Go to the line below containing "La Agencia Estatal" and print exactly from there through the line containing "al aire libre previstas", both included. Print nothing else.

**Records for this exercise**

----

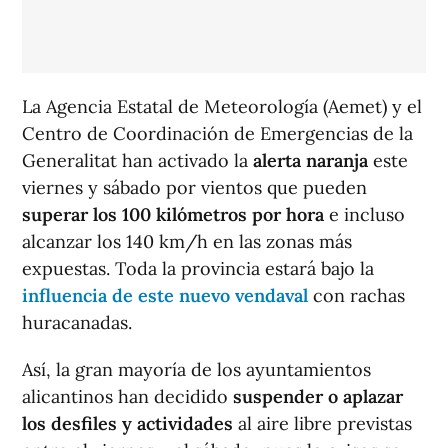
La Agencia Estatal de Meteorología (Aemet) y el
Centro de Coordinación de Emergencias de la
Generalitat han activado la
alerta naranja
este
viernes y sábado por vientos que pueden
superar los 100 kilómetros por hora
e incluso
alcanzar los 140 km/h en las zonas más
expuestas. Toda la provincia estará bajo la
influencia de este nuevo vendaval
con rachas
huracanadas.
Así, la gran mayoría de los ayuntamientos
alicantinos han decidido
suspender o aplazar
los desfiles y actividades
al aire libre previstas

----

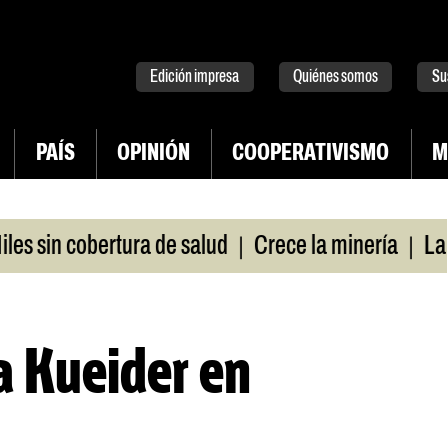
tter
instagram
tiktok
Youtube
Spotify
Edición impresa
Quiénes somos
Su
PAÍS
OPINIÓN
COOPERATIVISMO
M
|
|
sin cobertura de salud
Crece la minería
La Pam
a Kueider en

----

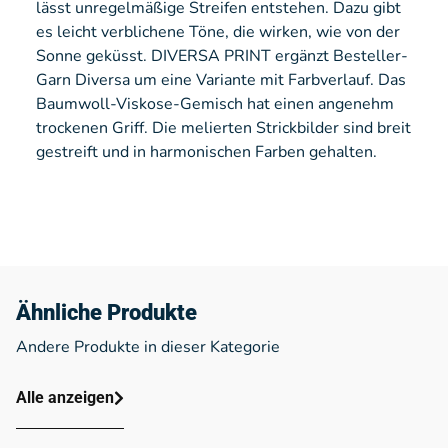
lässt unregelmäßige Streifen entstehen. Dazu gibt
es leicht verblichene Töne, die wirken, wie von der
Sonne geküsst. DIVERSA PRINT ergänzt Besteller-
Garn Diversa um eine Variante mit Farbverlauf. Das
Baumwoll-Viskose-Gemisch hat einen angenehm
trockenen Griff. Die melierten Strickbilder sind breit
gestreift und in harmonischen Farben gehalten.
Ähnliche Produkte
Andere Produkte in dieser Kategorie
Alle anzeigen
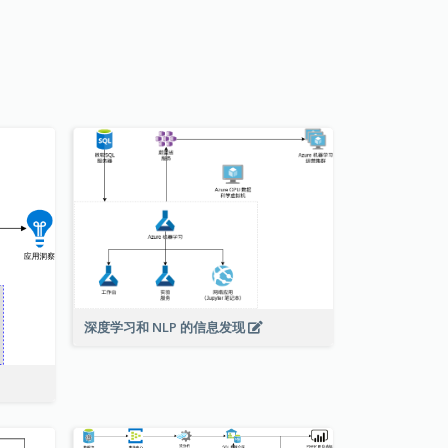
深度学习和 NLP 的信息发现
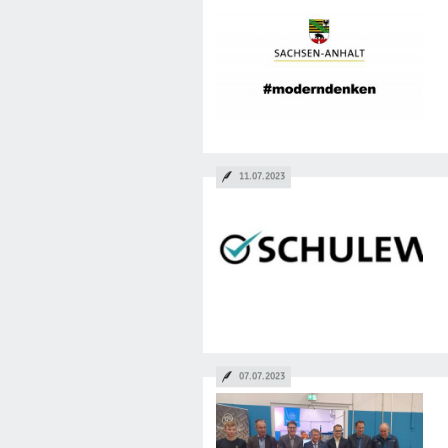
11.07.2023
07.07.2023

----

**Reply**
La Agencia Estatal de Meteorología (Aemet) y el
Centro de Coordinación de Emergencias de la
Generalitat han activado la
alerta naranja
este
viernes y sábado por vientos que pueden
superar los 100 kilómetros por hora
e incluso
alcanzar los 140 km/h en las zonas más
expuestas. Toda la provincia estará bajo la
influencia de este nuevo vendaval
con rachas
huracanadas.
Así, la gran mayoría de los ayuntamientos
alicantinos han decidido
suspender o aplazar
los desfiles y actividades
al aire libre previstas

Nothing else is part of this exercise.